Early withdrawals from a 401(k) often incur a 10% early withdrawal penalty if you're under 59 1/2. Certain situations, like reaching age 55, leaving a job, having a disability or using funds for a hardship may provide an exemption from the 10% penalty.

What age can you withdraw from a 401k without penalty? ›

You can begin withdrawing money from your 401(k) without facing the penalty once you reach age 59½. But the IRS makes a special allowance to help workers who, whether by necessity or choice, retire a few years earlier.

How do I avoid taxes on my 401k withdrawal? ›

Deferring Social Security payments, rolling over old 401(k)s, setting up IRAs to avoid the mandatory 20% federal income tax, and keeping your capital gains taxes low are among the best strategies for reducing taxes on your 401(k) withdrawal.

Should I cash out my 401k to pay off debt? ›

It can put you at risk later on in life when you are older, not working and would otherwise need to rely on those funds.
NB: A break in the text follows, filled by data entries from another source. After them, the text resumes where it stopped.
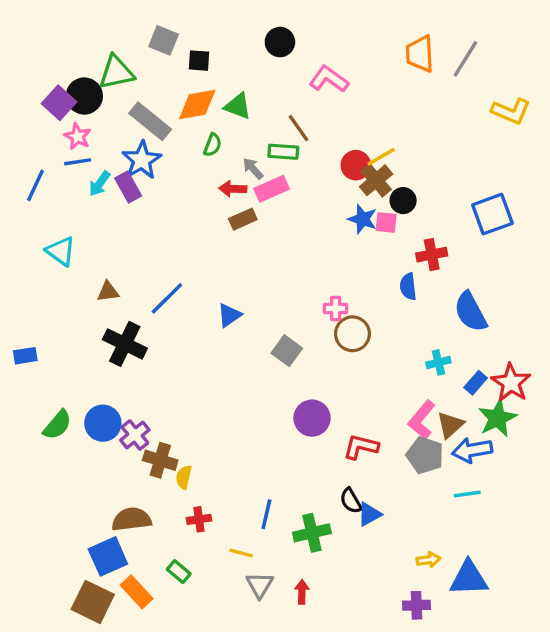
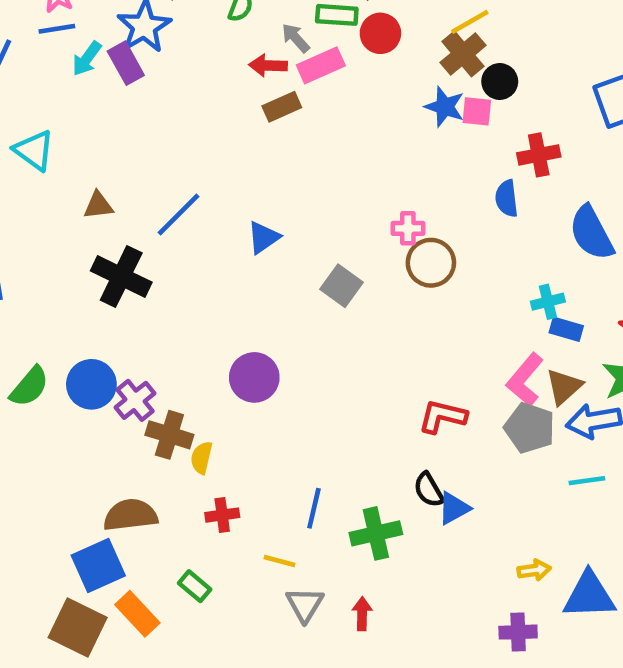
red circle: (356, 165) -> (380, 33), moved
blue rectangle: (476, 383) -> (566, 329), moved, turned 65
purple circle: (312, 418) -> (254, 377), moved

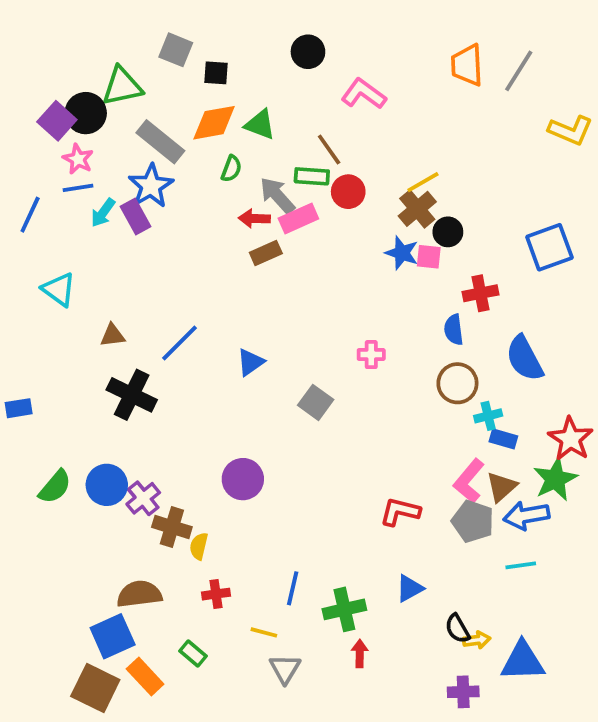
gray arrow: (296, 38) -> (277, 195), size x1.5
brown circle: (431, 263) -> (457, 383), moved
black semicircle: (429, 490) -> (457, 629), moved
red arrow: (362, 614) -> (360, 654), moved

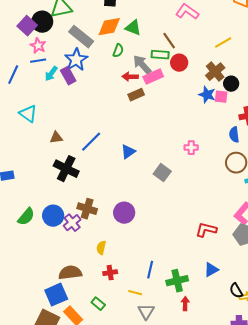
yellow line: (423, 182) -> (223, 43), moved
brown cross: (172, 527) -> (87, 209), moved

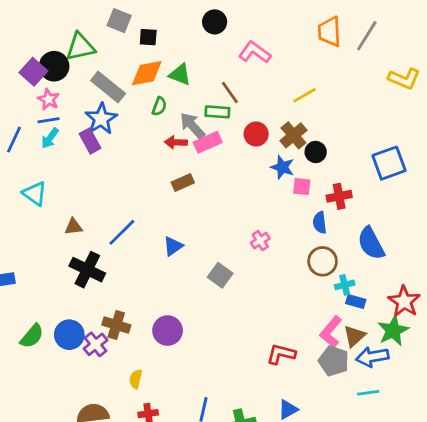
red circle: (179, 63) -> (256, 134), moved
cyan arrow: (51, 74) -> (50, 138), moved
brown rectangle: (136, 95) -> (183, 182), moved
pink square: (221, 97) -> (302, 187), moved
pink cross: (191, 148) -> (260, 241), turned -32

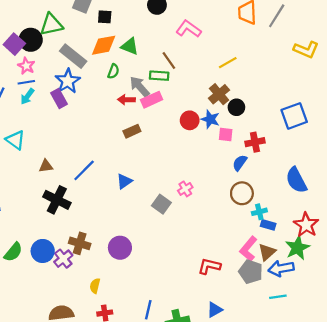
red circle: (256, 134) -> (190, 120), moved
blue semicircle: (320, 223) -> (240, 163), turned 42
pink cross: (260, 241) -> (185, 189), moved
blue semicircle: (371, 243) -> (296, 180), moved

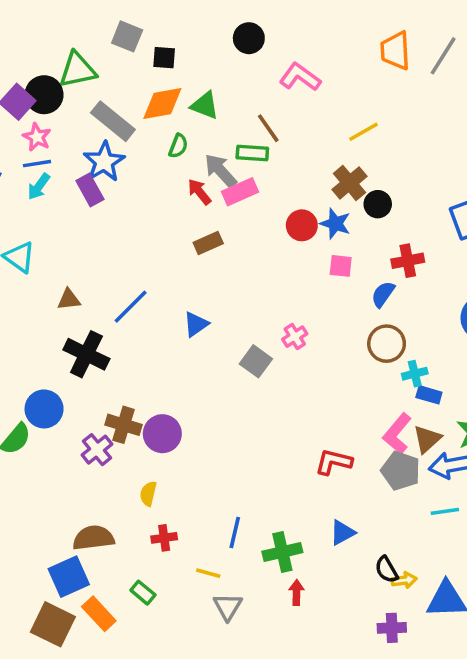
red arrow: (126, 100) -> (199, 192), turned 49
pink square: (226, 134) -> (341, 266), moved
purple circle: (120, 248) -> (162, 434), moved
blue circle: (43, 251) -> (44, 409), moved

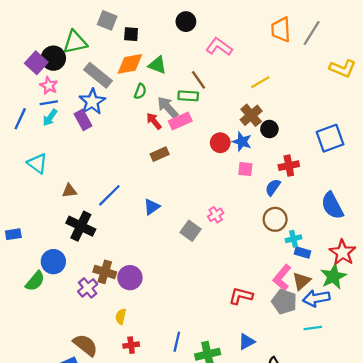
brown semicircle: (93, 538) -> (85, 345), turned 45

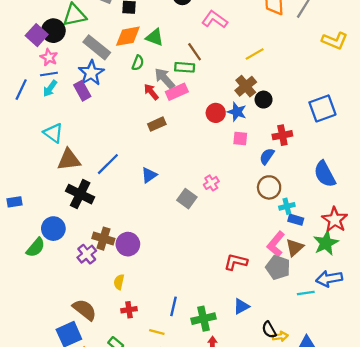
cyan triangle: (37, 163) -> (53, 133), moved
brown triangle: (69, 191) -> (69, 160), size x1.6
blue arrow: (316, 298) -> (329, 279), moved

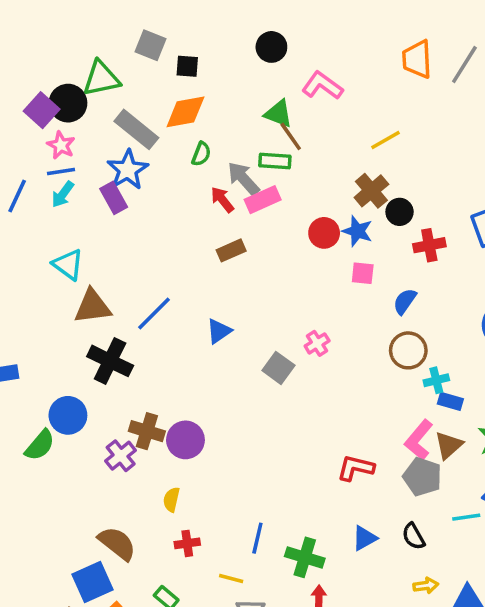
green triangle: (155, 37) -> (278, 114), moved
red cross: (282, 135) -> (429, 245), moved
green cross: (203, 319) -> (305, 557), turned 30
black semicircle: (269, 330) -> (414, 536), moved

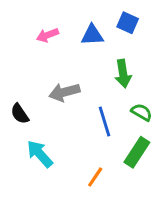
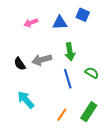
green arrow: (123, 74) -> (70, 52), moved
black semicircle: (20, 114) -> (20, 64), moved
green rectangle: (137, 152) -> (89, 112), moved

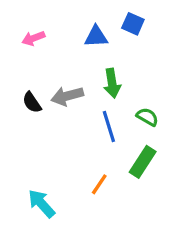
pink arrow: (31, 23) -> (33, 38), moved
cyan arrow: (26, 100) -> (41, 204), moved
green rectangle: (89, 112) -> (143, 162), moved

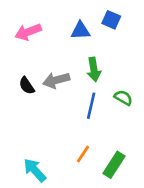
pink arrow: (33, 38) -> (28, 32), size x1.4
blue line: (109, 127) -> (91, 106), turned 30
green rectangle: (143, 162) -> (114, 165), moved

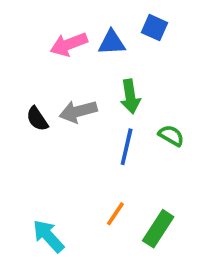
pink arrow: (28, 32) -> (69, 44), moved

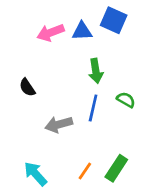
blue square: (154, 28) -> (114, 20), size x1.4
gray arrow: (78, 111) -> (59, 124), moved
orange line: (115, 214) -> (85, 171), moved

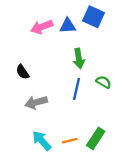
gray arrow: (59, 124) -> (36, 102), moved
orange line: (85, 171) -> (70, 141), turned 42
cyan arrow: (35, 174) -> (42, 141), moved

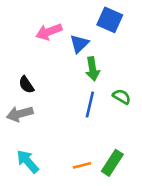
blue triangle: (68, 26) -> (79, 44), moved, turned -42
gray arrow: (36, 102) -> (20, 114), moved
cyan arrow: (42, 141) -> (28, 161), moved

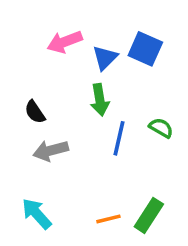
blue square: (110, 20) -> (145, 49), moved
green arrow: (93, 69) -> (100, 100), moved
gray arrow: (20, 114) -> (51, 151), moved

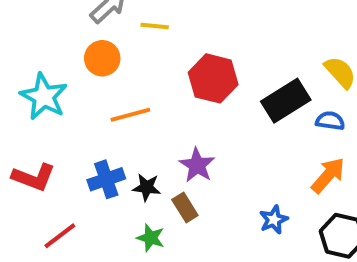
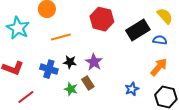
blue cross: (106, 179) -> (49, 69), turned 36
black star: (147, 187) -> (70, 62), moved
green star: (151, 238) -> (71, 89), moved

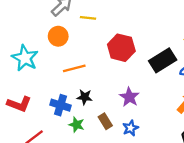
purple star: (94, 62) -> (129, 97), moved
green star: (71, 89) -> (77, 125), moved
blue star: (132, 89) -> (131, 128), moved

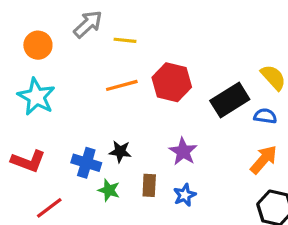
orange circle: (58, 36) -> (38, 45), moved
orange line: (74, 68) -> (122, 85), moved
brown rectangle: (105, 121) -> (149, 185), turned 35

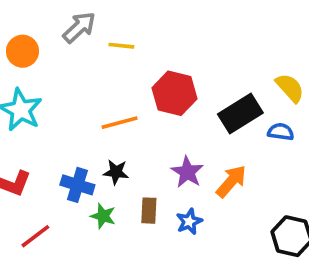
orange line: (122, 85) -> (120, 123), moved
orange arrow: (264, 160) -> (231, 181), moved

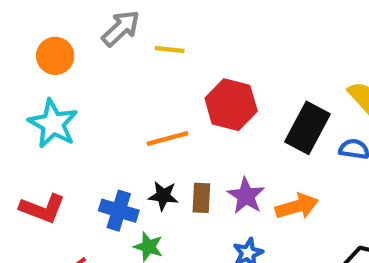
black rectangle: (240, 113) -> (307, 128), turned -30
orange arrow: (231, 181) -> (297, 206), turned 33
brown rectangle: (149, 211) -> (201, 198), moved

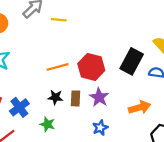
red hexagon: (231, 105) -> (91, 67), moved
orange arrow: (297, 206) -> (140, 107), moved
blue cross: (119, 211) -> (19, 107), moved, turned 36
There are also short-term effects from making an early withdrawal from your 401(k) as well: It doesn't come free. Doing so has costly consequences, including both a penalty fee and taxes.

Does 401k withdrawal affect social security? ›

401(k) Income Doesn't Change Benefits

You'll owe income tax on your 401(k) distributions when you take them but not Social Security tax and the amount of your Social Security benefit won't be affected by your 401(k) taxable income.

What is the deadline to withdraw 401k without penalty? ›

401(k) Withdrawals Before Age 59½

Most Americans retire in their mid-60s, and the Internal Revenue Service (IRS) allows you to begin taking distributions from your 401(k) without a 10% early withdrawal penalty as soon as you are 59½ years old. 2 But you still have to pay taxes on your withdrawals.

Do I have to withdraw from my 401k at age 72? ›

(updated March 14, 2023) Required Minimum Distributions (RMDs) are minimum amounts that IRA and retirement plan account owners generally must withdraw annually starting with the year they reach age 72 (73 if you reach age 72 after Dec. 31, 2022).

Do I pay taxes on 401k withdrawal after age 60? ›

At What Age Is Your 401(k) Not Taxed? Age 59 ½ or older is when you can take distributions from a 401(k) without the 10% early withdrawal penalty. A traditional 401(k) withdrawal is taxed at your income tax rate. A Roth 401(k) withdrawal is tax-free.